## Work to complete
Leave no line out; reproduce the listing exactly.
Start of Study material
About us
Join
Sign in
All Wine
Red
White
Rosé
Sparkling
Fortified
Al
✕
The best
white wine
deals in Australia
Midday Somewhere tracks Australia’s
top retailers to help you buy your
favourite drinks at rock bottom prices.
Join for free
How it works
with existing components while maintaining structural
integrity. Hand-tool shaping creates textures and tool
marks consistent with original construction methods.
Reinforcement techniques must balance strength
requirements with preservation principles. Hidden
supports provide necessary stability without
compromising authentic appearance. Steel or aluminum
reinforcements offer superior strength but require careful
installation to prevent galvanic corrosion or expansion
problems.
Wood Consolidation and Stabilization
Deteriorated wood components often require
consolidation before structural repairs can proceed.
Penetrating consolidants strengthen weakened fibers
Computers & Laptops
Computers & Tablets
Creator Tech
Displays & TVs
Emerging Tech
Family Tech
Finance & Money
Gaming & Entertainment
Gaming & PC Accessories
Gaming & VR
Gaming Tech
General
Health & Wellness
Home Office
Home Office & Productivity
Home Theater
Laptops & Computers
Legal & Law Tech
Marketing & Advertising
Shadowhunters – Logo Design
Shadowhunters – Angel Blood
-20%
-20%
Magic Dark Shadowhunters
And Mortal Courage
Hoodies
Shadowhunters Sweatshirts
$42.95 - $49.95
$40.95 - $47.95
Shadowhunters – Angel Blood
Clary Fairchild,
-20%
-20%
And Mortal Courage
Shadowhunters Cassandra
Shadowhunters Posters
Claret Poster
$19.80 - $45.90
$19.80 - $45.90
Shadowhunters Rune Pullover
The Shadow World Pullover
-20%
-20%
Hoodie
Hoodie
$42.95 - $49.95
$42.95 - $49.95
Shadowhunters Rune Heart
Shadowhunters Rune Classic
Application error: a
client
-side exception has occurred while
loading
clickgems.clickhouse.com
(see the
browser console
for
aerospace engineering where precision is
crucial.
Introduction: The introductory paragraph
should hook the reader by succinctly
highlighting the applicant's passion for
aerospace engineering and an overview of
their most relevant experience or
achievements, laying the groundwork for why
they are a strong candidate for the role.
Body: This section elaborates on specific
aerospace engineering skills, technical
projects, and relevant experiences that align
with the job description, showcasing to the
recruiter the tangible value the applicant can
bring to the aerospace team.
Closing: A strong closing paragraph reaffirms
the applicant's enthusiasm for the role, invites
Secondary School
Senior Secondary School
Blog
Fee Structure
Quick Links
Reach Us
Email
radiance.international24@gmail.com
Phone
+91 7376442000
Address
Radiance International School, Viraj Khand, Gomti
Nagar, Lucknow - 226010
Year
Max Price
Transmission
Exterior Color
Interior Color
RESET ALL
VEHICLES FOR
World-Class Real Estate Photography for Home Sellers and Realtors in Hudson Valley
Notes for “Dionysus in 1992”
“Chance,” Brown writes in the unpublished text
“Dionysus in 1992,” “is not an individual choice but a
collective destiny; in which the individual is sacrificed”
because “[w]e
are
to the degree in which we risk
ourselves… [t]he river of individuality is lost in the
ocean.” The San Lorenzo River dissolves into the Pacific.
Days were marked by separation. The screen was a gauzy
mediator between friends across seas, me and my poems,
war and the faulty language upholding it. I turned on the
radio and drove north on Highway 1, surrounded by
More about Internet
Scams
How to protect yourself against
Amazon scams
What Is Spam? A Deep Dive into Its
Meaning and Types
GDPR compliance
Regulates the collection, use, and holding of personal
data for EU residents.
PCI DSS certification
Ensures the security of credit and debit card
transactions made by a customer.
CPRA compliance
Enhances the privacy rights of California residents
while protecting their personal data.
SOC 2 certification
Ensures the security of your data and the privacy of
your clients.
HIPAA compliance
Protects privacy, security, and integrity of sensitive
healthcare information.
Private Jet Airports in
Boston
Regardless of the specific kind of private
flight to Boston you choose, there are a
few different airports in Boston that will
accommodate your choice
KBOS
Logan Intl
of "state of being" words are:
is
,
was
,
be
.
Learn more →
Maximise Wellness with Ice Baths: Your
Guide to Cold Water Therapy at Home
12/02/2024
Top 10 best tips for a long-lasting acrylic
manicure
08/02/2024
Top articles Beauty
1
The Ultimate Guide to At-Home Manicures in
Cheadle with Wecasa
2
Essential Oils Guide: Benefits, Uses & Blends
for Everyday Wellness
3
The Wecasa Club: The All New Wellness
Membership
End of Study material
## Task answer
About us
Join
Sign in
All Wine
Red
White
Rosé
Sparkling
Fortified
Al
✕
The best
white wine
deals in Australia
Midday Somewhere tracks Australia’s
top retailers to help you buy your
favourite drinks at rock bottom prices.
Join for free
How it works
with existing components while maintaining structural
integrity. Hand-tool shaping creates textures and tool
marks consistent with original construction methods.
Reinforcement techniques must balance strength
requirements with preservation principles. Hidden
supports provide necessary stability without
compromising authentic appearance. Steel or aluminum
reinforcements offer superior strength but require careful
installation to prevent galvanic corrosion or expansion
problems.
Wood Consolidation and Stabilization
Deteriorated wood components often require
consolidation before structural repairs can proceed.
Penetrating consolidants strengthen weakened fibers
Computers & Laptops
Computers & Tablets
Creator Tech
Displays & TVs
Emerging Tech
Family Tech
Finance & Money
Gaming & Entertainment
Gaming & PC Accessories
Gaming & VR
Gaming Tech
General
Health & Wellness
Home Office
Home Office & Productivity
Home Theater
Laptops & Computers
Legal & Law Tech
Marketing & Advertising
Shadowhunters – Logo Design
Shadowhunters – Angel Blood
-20%
-20%
Magic Dark Shadowhunters
And Mortal Courage
Hoodies
Shadowhunters Sweatshirts
$42.95 - $49.95
$40.95 - $47.95
Shadowhunters – Angel Blood
Clary Fairchild,
-20%
-20%
And Mortal Courage
Shadowhunters Cassandra
Shadowhunters Posters
Claret Poster
$19.80 - $45.90
$19.80 - $45.90
Shadowhunters Rune Pullover
The Shadow World Pullover
-20%
-20%
Hoodie
Hoodie
$42.95 - $49.95
$42.95 - $49.95
Shadowhunters Rune Heart
Shadowhunters Rune Classic
Application error: a
client
-side exception has occurred while
loading
clickgems.clickhouse.com
(see the
browser console
for
aerospace engineering where precision is
crucial.
Introduction: The introductory paragraph
should hook the reader by succinctly
highlighting the applicant's passion for
aerospace engineering and an overview of
their most relevant experience or
achievements, laying the groundwork for why
they are a strong candidate for the role.
Body: This section elaborates on specific
aerospace engineering skills, technical
projects, and relevant experiences that align
with the job description, showcasing to the
recruiter the tangible value the applicant can
bring to the aerospace team.
Closing: A strong closing paragraph reaffirms
the applicant's enthusiasm for the role, invites
Secondary School
Senior Secondary School
Blog
Fee Structure
Quick Links
Reach Us
Email
radiance.international24@gmail.com
Phone
+91 7376442000
Address
Radiance International School, Viraj Khand, Gomti
Nagar, Lucknow - 226010
Year
Max Price
Transmission
Exterior Color
Interior Color
RESET ALL
VEHICLES FOR
World-Class Real Estate Photography for Home Sellers and Realtors in Hudson Valley
Notes for “Dionysus in 1992”
“Chance,” Brown writes in the unpublished text
“Dionysus in 1992,” “is not an individual choice but a
collective destiny; in which the individual is sacrificed”
because “[w]e
are
to the degree in which we risk
ourselves… [t]he river of individuality is lost in the
ocean.” The San Lorenzo River dissolves into the Pacific.
Days were marked by separation. The screen was a gauzy
mediator between friends across seas, me and my poems,
war and the faulty language upholding it. I turned on the
radio and drove north on Highway 1, surrounded by
More about Internet
Scams
How to protect yourself against
Amazon scams
What Is Spam? A Deep Dive into Its
Meaning and Types
GDPR compliance
Regulates the collection, use, and holding of personal
data for EU residents.
PCI DSS certification
Ensures the security of credit and debit card
transactions made by a customer.
CPRA compliance
Enhances the privacy rights of California residents
while protecting their personal data.
SOC 2 certification
Ensures the security of your data and the privacy of
your clients.
HIPAA compliance
Protects privacy, security, and integrity of sensitive
healthcare information.
Private Jet Airports in
Boston
Regardless of the specific kind of private
flight to Boston you choose, there are a
few different airports in Boston that will
accommodate your choice
KBOS
Logan Intl
of "state of being" words are:
is
,
was
,
be
.
Learn more →
Maximise Wellness with Ice Baths: Your
Guide to Cold Water Therapy at Home
12/02/2024
Top 10 best tips for a long-lasting acrylic
manicure
08/02/2024
Top articles Beauty
1
The Ultimate Guide to At-Home Manicures in
Cheadle with Wecasa
2
Essential Oils Guide: Benefits, Uses & Blends
for Everyday Wellness
3
The Wecasa Club: The All New Wellness
Membership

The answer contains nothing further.